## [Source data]
===============

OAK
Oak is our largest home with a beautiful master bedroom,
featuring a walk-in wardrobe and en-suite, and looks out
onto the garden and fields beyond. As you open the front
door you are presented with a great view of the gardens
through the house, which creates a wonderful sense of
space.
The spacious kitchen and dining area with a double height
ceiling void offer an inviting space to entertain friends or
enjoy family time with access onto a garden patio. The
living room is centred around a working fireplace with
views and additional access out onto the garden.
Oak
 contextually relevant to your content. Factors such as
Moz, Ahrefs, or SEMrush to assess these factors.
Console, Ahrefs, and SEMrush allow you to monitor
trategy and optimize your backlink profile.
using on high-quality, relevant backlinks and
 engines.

===============

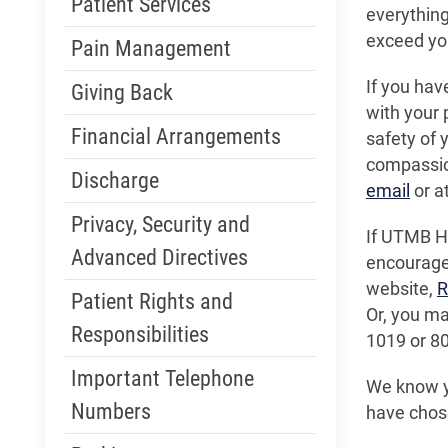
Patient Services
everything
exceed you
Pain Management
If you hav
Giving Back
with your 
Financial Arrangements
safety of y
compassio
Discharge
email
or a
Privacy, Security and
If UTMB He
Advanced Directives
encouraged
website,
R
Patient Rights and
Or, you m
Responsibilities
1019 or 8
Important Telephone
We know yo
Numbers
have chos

===============

## [Work to be completed]
The word to find is "access". Copy every line of the data that holds it.

## [Task result]
enjoy family time with access onto a garden patio. The
views and additional access out onto the garden.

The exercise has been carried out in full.